I have heard the “C” word more in the past five years than I ever wanted to hear it in my entire life. It’s been said about me, my husband, a couple of our friends, and even my own mother. When I hear it, I never know whether to burst into laughter or tears. It is a hurtful word. There’s no way to describe how it makes you feel. I’ve seen it tear families apart and bring them together all at once.
I’m talking about cancer. And boy, do I loathe it.
You always think about the day before you heard the news. Oblivious. Blind to what would come – the pain, the sleepless nights wondering and praying, the loss. Carrying on with your simple, normal day – complaining about the dishes, tickling your son, not a care in the world except “what’s for dinner?”
After the news, life becomes much more precious because it’s faced with uncertainty.
The day my mom called to say she found a lump and that they were going to do a biopsy the following week, I remember being stunned, almost paralyzed. What does this mean for us? What does this mean for my parents? For their future? Their finances? What will I tell the girls? Will I tell the girls? She battled cancer and beat it. You can read her story here: Breast Cancer Awareness Month: My Mom is a Survivor.
A few years later, my husband’s best friend had a lump on his neck. They did a biopsy, surgery, and discovered it was melanoma. They thought they got it all.
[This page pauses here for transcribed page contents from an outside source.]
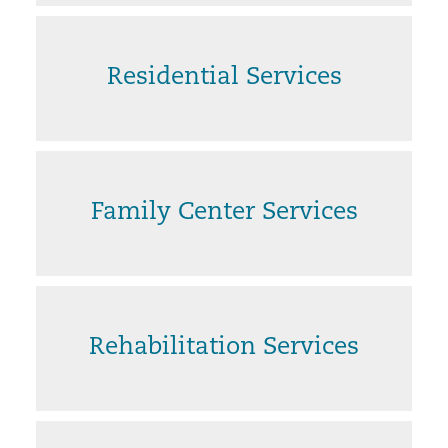
Residential Services
Family Center Services
Rehabilitation Services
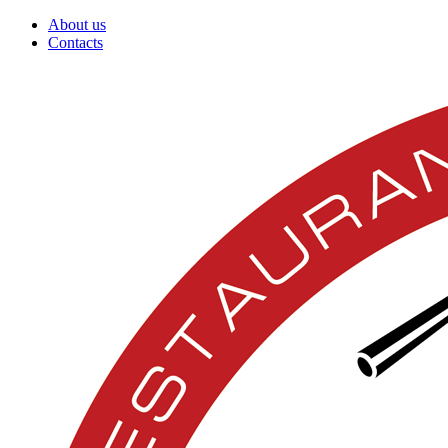
About us
Contacts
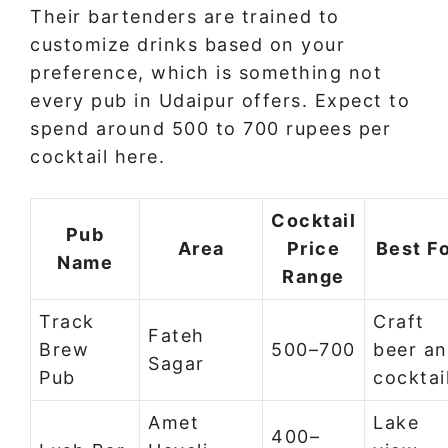
Their bartenders are trained to
customize drinks based on your
preference, which is something not
every pub in Udaipur offers. Expect to
spend around 500 to 700 rupees per
cocktail here.
Cocktail
Pub
Area
Price
Best F
Name
Range
Track
Craft
Fateh
Brew
500–700
beer a
Sagar
Pub
cocktai
Amet
Lake
400–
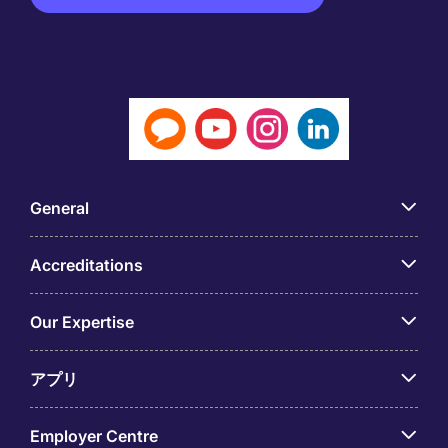
General
Accreditations
Our Expertise
アプリ
Employer Centre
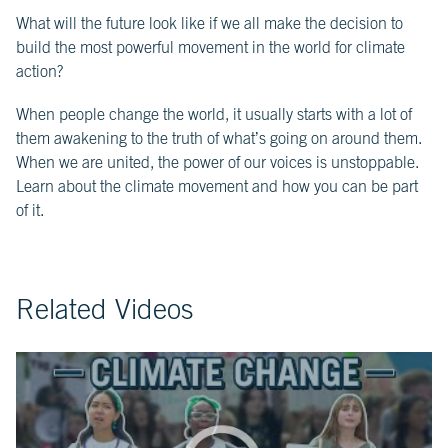
What will the future look like if we all make the decision to
CH.
3
build the most powerful movement in the world for climate
Fossil
action?
Fuels
and
CO₂
When people change the world, it usually starts with a lot of
them awakening to the truth of what’s going on around them.
When we are united, the power of our voices is unstoppable.
CH.
4
Learn about the climate movement and how you can be part
CO₂
of it.
and
Climate
Change
Related Videos
CH.
5
Real
World
Impacts
CH.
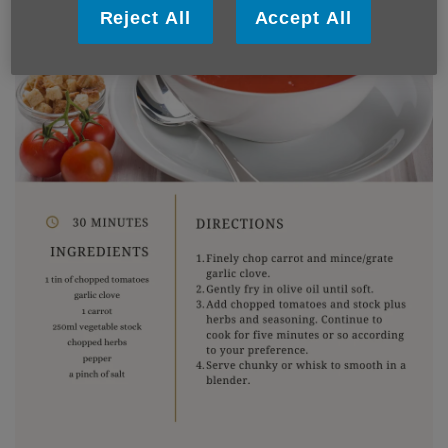
Reject All
Accept All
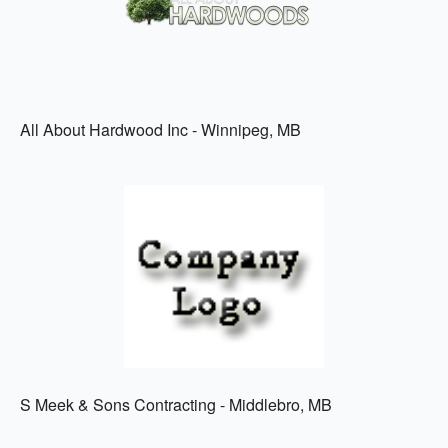
All About Hardwood Inc - Winnipeg, MB
S Meek & Sons Contracting - Middlebro, MB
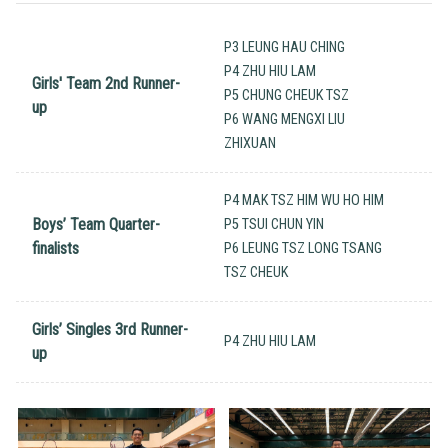
P3 LEUNG HAU CHING
P4 ZHU HIU LAM
Girls' Team 2nd Runner-
P5 CHUNG CHEUK TSZ
up
P6 WANG MENGXI LIU
ZHIXUAN
P4 MAK TSZ HIM WU HO HIM
Boys’ Team Quarter-
P5 TSUI CHUN YIN
finalists
P6 LEUNG TSZ LONG TSANG
TSZ CHEUK
Girls’ Singles 3rd Runner-
P4 ZHU HIU LAM
up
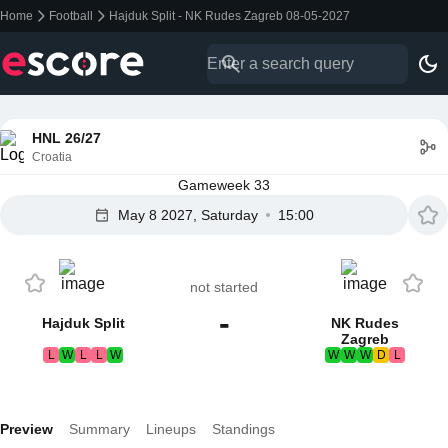
Home
Football
Hajduk Split - NK Rudes Zagreb 08-05-2027
HNL 26/27
Croatia
Gameweek 33
May 8 2027, Saturday
15:00
not started
-
Hajduk Split
NK Rudes
Zagreb
L
W
L
L
W
W
W
W
D
L
Preview
Summary
Lineups
Standings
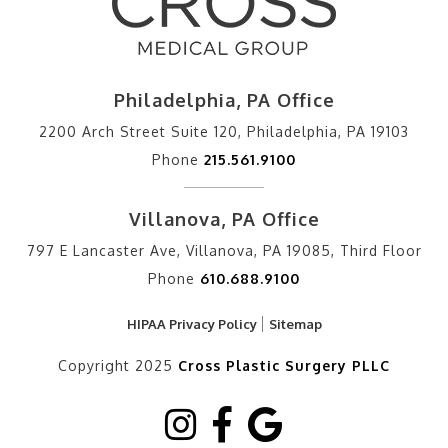
Philadelphia, PA Office
2200 Arch Street Suite 120, Philadelphia, PA 19103
Phone
215.561.9100
Villanova, PA Office
797 E Lancaster Ave, Villanova, PA 19085, Third Floor
Phone
610.688.9100
HIPAA Privacy Policy
Sitemap
Copyright 2025
Cross Plastic Surgery PLLC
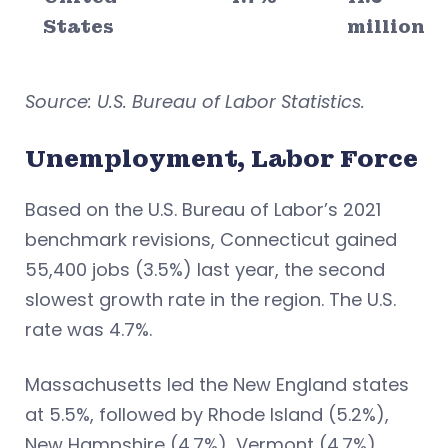
States
million
Source: U.S. Bureau of Labor Statistics.
Unemployment, Labor Force
Based on the U.S. Bureau of Labor’s 2021
benchmark revisions, Connecticut gained
55,400 jobs (3.5%) last year, the second
slowest growth rate in the region. The U.S.
rate was 4.7%.
Massachusetts led the New England states
at 5.5%, followed by Rhode Island (5.2%),
New Hampshire (4.7%), Vermont (4.7%),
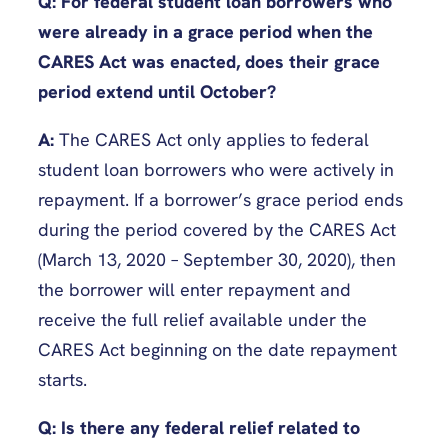
Q: For federal student loan borrowers who
were already in a grace period when the
CARES Act was enacted, does their grace
period extend until October?
A:
The CARES Act only applies to federal
student loan borrowers who were actively in
repayment. If a borrower’s grace period ends
during the period covered by the CARES Act
(March 13, 2020 – September 30, 2020), then
the borrower will enter repayment and
receive the full relief available under the
CARES Act beginning on the date repayment
starts.
Q: Is there any federal relief related to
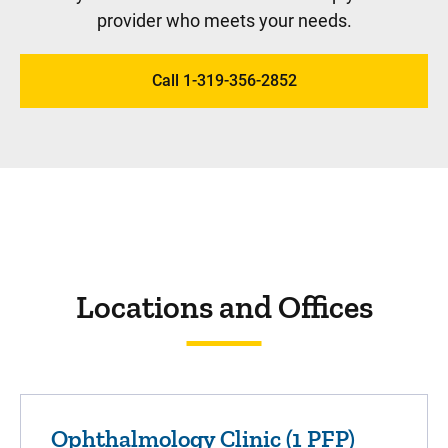
provider who meets your needs.
Call 1-319-356-2852
Locations and Offices
Ophthalmology Clinic (1 PFP)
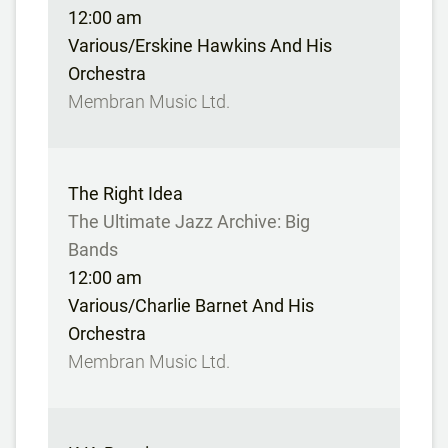
12:00 am
Various/Erskine Hawkins And His
Orchestra
Membran Music Ltd.
The Right Idea
The Ultimate Jazz Archive: Big
Bands
12:00 am
Various/Charlie Barnet And His
Orchestra
Membran Music Ltd.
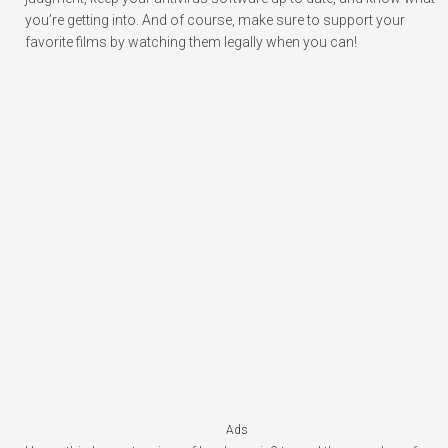
you’re getting into. And of course, make sure to support your
favorite films by watching them legally when you can!
Ads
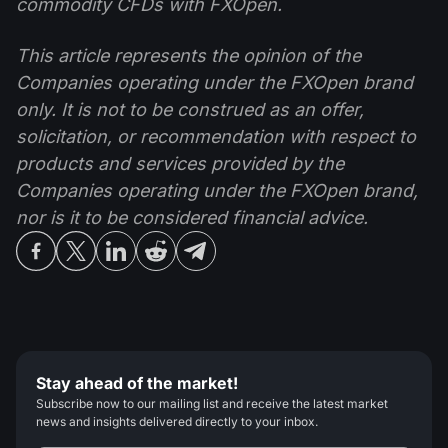
commodity CFDs with FXOpen.
This article represents the opinion of the
Companies operating under the FXOpen brand
only. It is not to be construed as an offer,
solicitation, or recommendation with respect to
products and services provided by the
Companies operating under the FXOpen brand,
nor is it to be considered financial advice.
Stay ahead of the market!
Subscribe now to our mailing list and receive the latest market
news and insights delivered directly to your inbox.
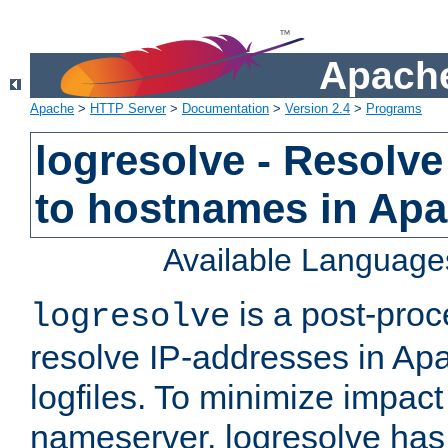
Apache
Apache
>
HTTP Server
>
Documentation
>
Version 2.4
>
Programs
logresolve - Resolve
to hostnames in Apac
Available Language
is a post-pro
logresolve
resolve IP-addresses in Ap
logfiles. To minimize impact
nameserver, logresolve has 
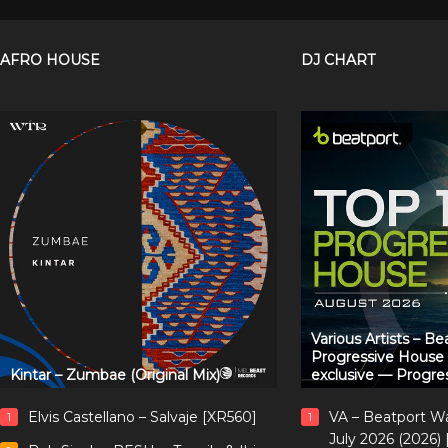
AFRO HOUSE
DJ CHART
Various Artists – B
Progressive House
Kintar – Zumbae (Original Mix)
exclusive — Progre
Elvis Castellano – Salvaje [XR560]
VA – Beatport W
1
1
July 2026 (2026)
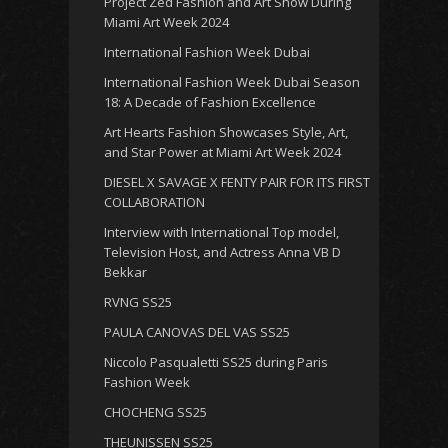
Project Zed Fashion and Art Show During
Miami Art Week 2024
International Fashion Week Dubai
International Fashion Week Dubai Season
18: A Decade of Fashion Excellence
Art Hearts Fashion Showcases Style, Art,
and Star Power at Miami Art Week 2024
DIESEL X SAVAGE X FENTY PAIR FOR ITS FIRST
COLLABORATION
Interview with International Top model,
Television Host, and Actress Anna VB D
Bekkar
RVNG SS25
PAULA CANOVAS DEL VAS SS25
Niccolo Pasqualetti SS25 during Paris
Fashion Week
CHOCHENG SS25
THEUNISSEN SS25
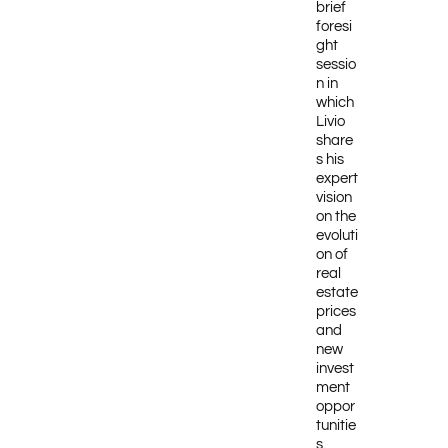
brief
foresi
ght
sessio
n in
which
Livio
share
s his
expert
vision
on the
evoluti
on of
real
estate
prices
and
new
invest
ment
oppor
tunitie
s.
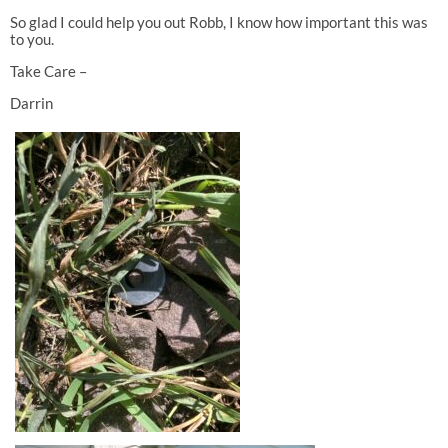
So glad I could help you out Robb, I know how important this was
to you.
Take Care –
Darrin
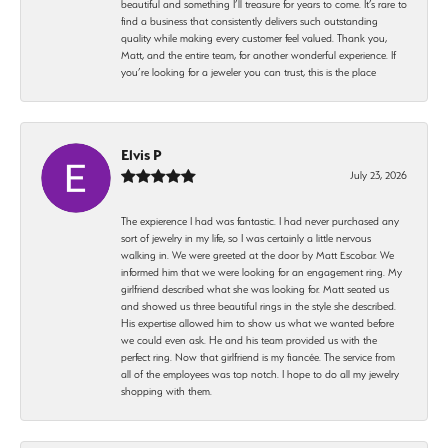
beautiful and something I’ll treasure for years to come. It’s rare to
find a business that consistently delivers such outstanding
quality while making every customer feel valued. Thank you,
Matt, and the entire team, for another wonderful experience. If
you’re looking for a jeweler you can trust, this is the place
Elvis P
July 23, 2026
The expierence I had was fantastic. I had never purchased any
sort of jewelry in my life, so I was certainly a little nervous
walking in. We were greeted at the door by Matt Escobar. We
informed him that we were looking for an engagement ring. My
girlfriend described what she was looking for. Matt seated us
and showed us three beautiful rings in the style she described.
His expertise allowed him to show us what we wanted before
we could even ask. He and his team provided us with the
perfect ring. Now that girlfriend is my fiancée. The service from
all of the employees was top notch. I hope to do all my jewelry
shopping with them.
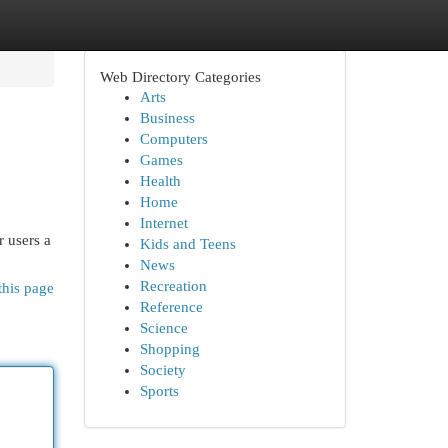
Web Directory Categories
Arts
Business
Computers
Games
Health
Home
Internet
r users a
Kids and Teens
News
Recreation
this page
Reference
Science
Shopping
Society
Sports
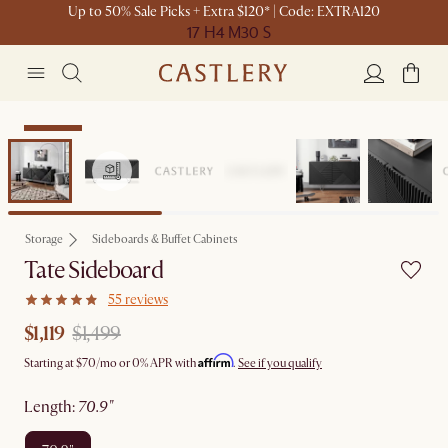
Up to 50% Sale Picks + Extra $120* | Code: EXTRA120
17 H
4 M
30 S
Clearance
Storage
Sideboards & Buffet Cabinets
Tate Sideboard
55 reviews
$1,119
$1,499
Affirm
Starting at
$70
/mo or 0% APR with
.
See if you qualify
length
:
70.9"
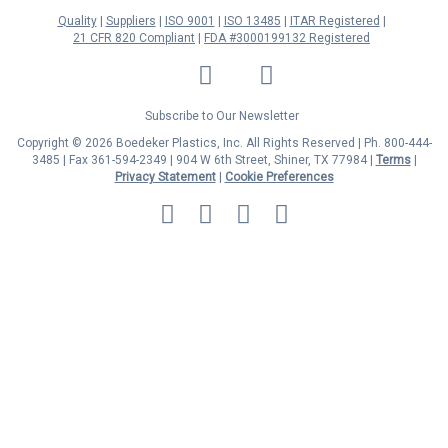
Quality
Suppliers
ISO 9001
ISO 13485
ITAR Registered
21 CFR 820 Compliant
FDA #3000199132 Registered
LinkedIn
Facebook
Twitter
YouTube
Subscribe to Our Newsletter
Copyright © 2026 Boedeker Plastics, Inc. All Rights Reserved | Ph. 800-444-
3485 | Fax 361-594-2349
| 904 W 6th Street, Shiner, TX 77984 |
Terms
|
Privacy Statement
|
Cookie Preferences
MasterCard
Discover
Visa
American
Express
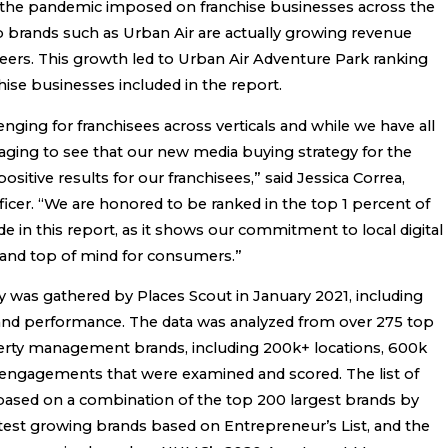
hat the pandemic imposed on franchise businesses across the
op brands such as Urban Air are actually growing revenue
peers. This growth led to Urban Air Adventure Park ranking
chise businesses included in the report.
enging for franchisees across verticals and while we have all
raging to see that our new media buying strategy for the
sitive results for our franchisees,” said Jessica Correa,
ficer. “We are honored to be ranked in the top 1 percent of
e in this report, as it shows our commitment to local digital
and top of mind for consumers.”
y was gathered by Places Scout in January 2021, including
 and performance. The data was analyzed from over 275 top
erty management brands, including 200k+ locations, 600k
on engagements that were examined and scored. The list of
ased on a combination of the top 200 largest brands by
stest growing brands based on Entrepreneur’s List, and the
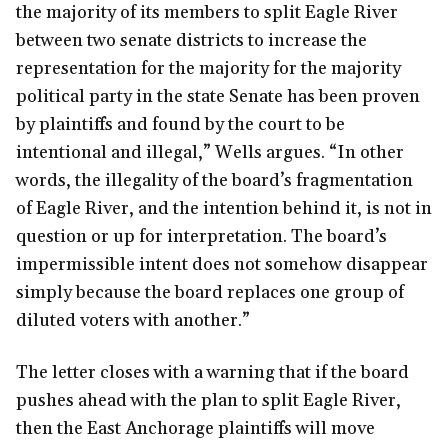
the majority of its members to split Eagle River
between two senate districts to increase the
representation for the majority for the majority
political party in the state Senate has been proven
by plaintiffs and found by the court to be
intentional and illegal,” Wells argues. “In other
words, the illegality of the board’s fragmentation
of Eagle River, and the intention behind it, is not in
question or up for interpretation. The board’s
impermissible intent does not somehow disappear
simply because the board replaces one group of
diluted voters with another.”
The letter closes with a warning that if the board
pushes ahead with the plan to split Eagle River,
then the East Anchorage plaintiffs will move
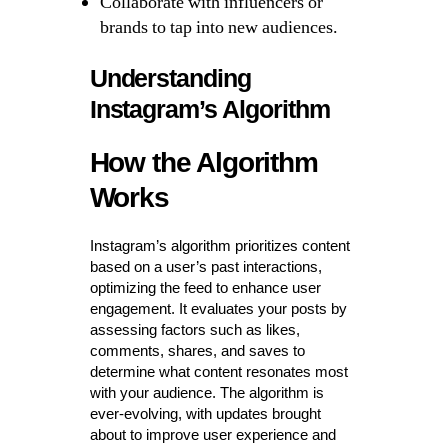
Collaborate with influencers or
brands to tap into new audiences.
Understanding
Instagram’s Algorithm
How the Algorithm
Works
Instagram’s algorithm prioritizes content
based on a user’s past interactions,
optimizing the feed to enhance user
engagement. It evaluates your posts by
assessing factors such as likes,
comments, shares, and saves to
determine what content resonates most
with your audience. The algorithm is
ever-evolving, with updates brought
about to improve user experience and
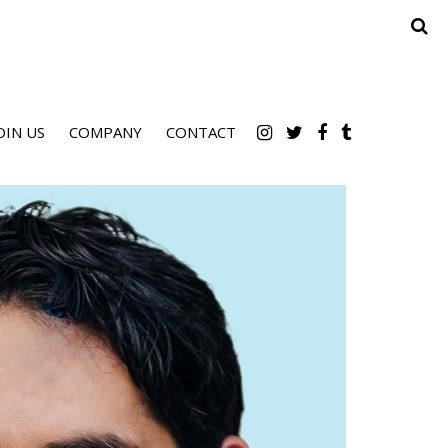
OIN US
COMPANY
CONTACT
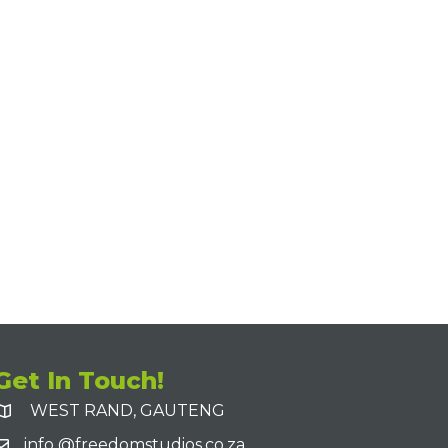
Get In Touch!
WEST RAND, GAUTENG
info @freedomstudios.co.za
Treatment after treatment, they kept fighting it. They did everything they could. He was even getting ready to go have a trial treatment done out of state when the cancer made it impossible and eventually took his life.
This past summer, a good friend of mine found a lump, right after a miscarriage. Talk about heartbreaking. I am thankful to report that nothing more came of that lump. There were no biopsies, no further testing. Just a lesson in trust and faith.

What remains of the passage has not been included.